## THE PROBLEM
Please output all the entries word for word, without the pictures.

## EXCERPTED DATA
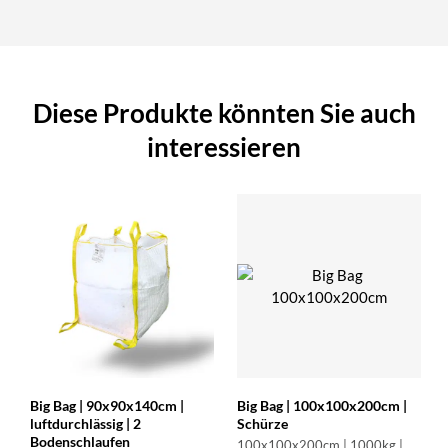
Diese Produkte könnten Sie auch
interessieren
Big Bag | 90x90x140cm |
Big Bag | 100x100x200cm |
luftdurchlässig | 2
Schürze
Bodenschlaufen
100x100x200cm | 1000kg |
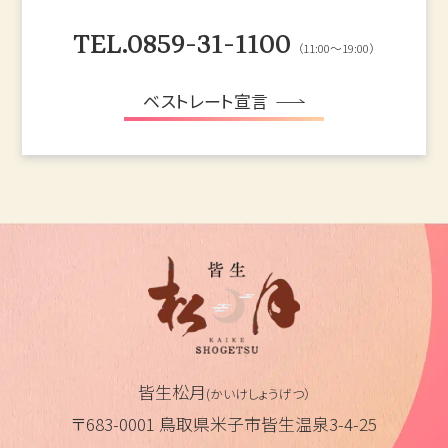
TEL.0859-31-1100
（11:00～19:00）
ベストレート宣言
皆生松月
(かいけしょうげつ）
〒683-0001 鳥取県米子市皆生温泉3-4-25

## ANSWER TO THE PROBLEM
Diese Produkte könnten Sie auch
interessieren
Big Bag | 90x90x140cm |
Big Bag | 100x100x200cm |
luftdurchlässig | 2
Schürze
Bodenschlaufen
100x100x200cm | 1000kg |
TEL.0859-31-1100
（11:00～19:00）
ベストレート宣言
皆生松月
(かいけしょうげつ）
〒683-0001 鳥取県米子市皆生温泉3-4-25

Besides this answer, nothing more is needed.